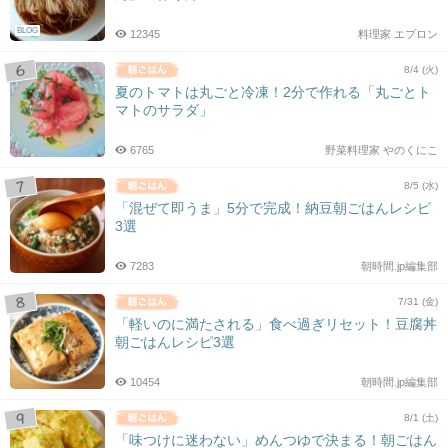
BLOG
12345
料理家 エプロン
8/4 (火)
夏のトマトは丸ごと冷凍！2分で作れる「丸ごとト
マトのサラダ」
6765
野菜料理家 やのくにこ
8/5 (水)
「混ぜて即うま」5分で完成！納豆朝ごはんレシピ
3選
7283
朝時間.jp編集部
7/31 (金)
「軽いのに満たされる」食べ過ぎリセット！豆腐丼
朝ごはんレシピ3選
10454
朝時間.jp編集部
8/1 (土)
「味つけに迷わない」めんつゆで決まる！朝ごはん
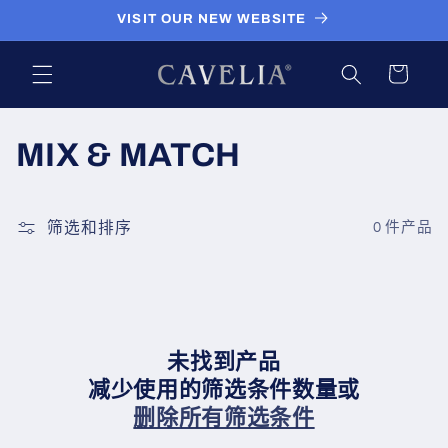
跳到内
VISIT OUR NEW WEBSITE
容
购
物
车
收
MIX & MATCH
藏
:
筛选和排序
0 件产品
未找到产品
减少使用的筛选条件数量或
删除所有筛选条件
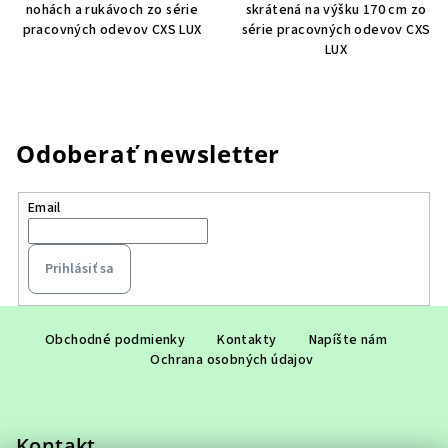
nohách a rukávoch zo série
skrátená na výšku 170 cm zo
pracovných odevov CXS LUX
série pracovných odevov CXS
LUX
Odoberať newsletter
Email
Prihlásiť sa
Z
á
Obchodné podmienky
Kontakty
Napíšte nám
Ochrana osobných údajov
p
ä
t
Kontakt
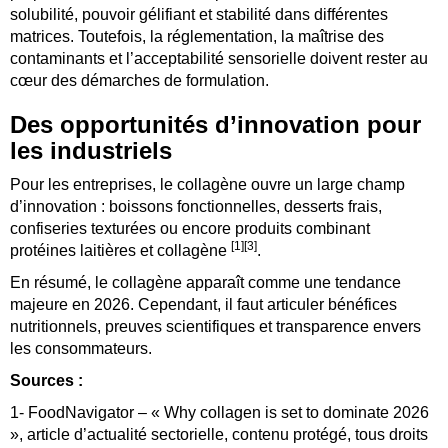
solubilité, pouvoir gélifiant et stabilité dans différentes
matrices. Toutefois, la réglementation, la maîtrise des
contaminants et l’acceptabilité sensorielle doivent rester au
cœur des démarches de formulation.
Des opportunités d’innovation pour
les industriels
Pour les entreprises, le collagène ouvre un large champ
d’innovation : boissons fonctionnelles, desserts frais,
confiseries texturées ou encore produits combinant
[1][3]
protéines laitières et collagène
.
En résumé, le collagène apparaît comme une tendance
majeure en 2026. Cependant, il faut articuler bénéfices
nutritionnels, preuves scientifiques et transparence envers
les consommateurs.
Sources :
1- FoodNavigator – « Why collagen is set to dominate 2026
», article d’actualité sectorielle, contenu protégé, tous droits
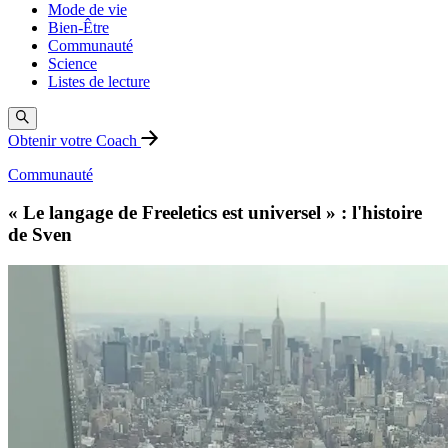
Mode de vie
Bien-Être
Communauté
Science
Listes de lecture
Obtenir votre Coach
Communauté
« Le langage de Freeletics est universel » : l'histoire
de Sven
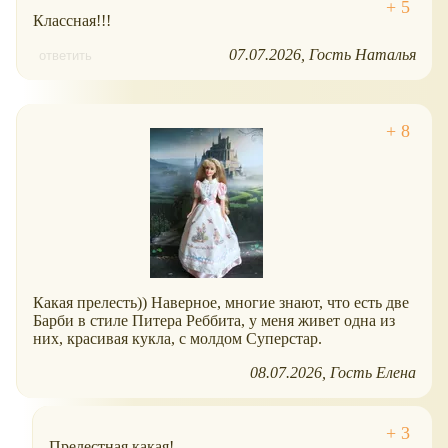
Классная!!!
07.07.2026
Гость Наталья
ответить
Какая прелесть)) Наверное, многие знают, что есть две
Барби в стиле Питера Реббита, у меня живет одна из
них, красивая кукла, с молдом Суперстар.
08.07.2026
Гость Елена
Прелестная какая!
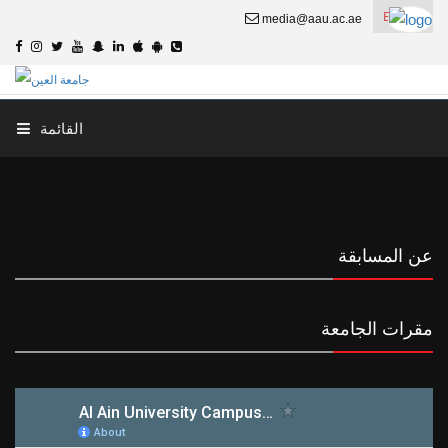
English
media@aau.ac.ae
القائمة
عن المسابقة
مقرات الجامعة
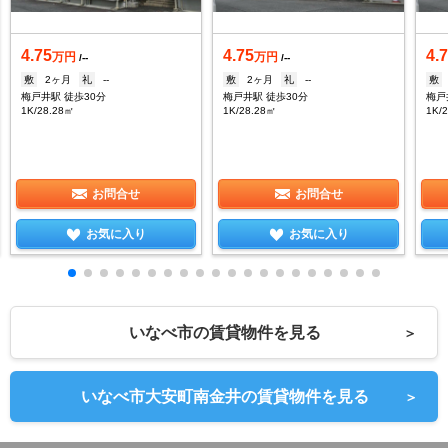
4.75
4.75
4.
万円
万円
/--
/--
敷
2ヶ月
礼
--
敷
2ヶ月
礼
--
敷
梅戸井駅 徒歩30分
梅戸井駅 徒歩30分
梅戸
1K/28.28㎡
1K/28.28㎡
1K/
お問合せ
お問合せ
お気に入り
お気に入り
いなべ市の賃貸物件を見る
＞
いなべ市大安町南金井の賃貸物件を見る
＞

━━━━━━━━━━

● EXERCISE PROMPT
Pictures are to be left out; otherwise, copy exactly each line from the one containing "protégé, tous droits" through the last line of the listing.

● ANSWER BELOW
», article d’actualité sectorielle, contenu protégé, tous droits
Mode de vie
Bien-Être
Communauté
Science
Listes de lecture
Obtenir votre Coach
Communauté
« Le langage de Freeletics est universel » : l'histoire
de Sven
Классная!!!
07.07.2026
Гость Наталья
ответить
Какая прелесть)) Наверное, многие знают, что есть две
Барби в стиле Питера Реббита, у меня живет одна из
них, красивая кукла, с молдом Суперстар.
08.07.2026
Гость Елена
Прелестная какая!
English
media@aau.ac.ae
القائمة
عن المسابقة
مقرات الجامعة
4.75
4.75
4.
万円
万円
/--
/--
敷
2ヶ月
礼
--
敷
2ヶ月
礼
--
敷
梅戸井駅 徒歩30分
梅戸井駅 徒歩30分
梅戸
1K/28.28㎡
1K/28.28㎡
1K/
お問合せ
お問合せ
お気に入り
お気に入り
いなべ市の賃貸物件を見る
＞
いなべ市大安町南金井の賃貸物件を見る
＞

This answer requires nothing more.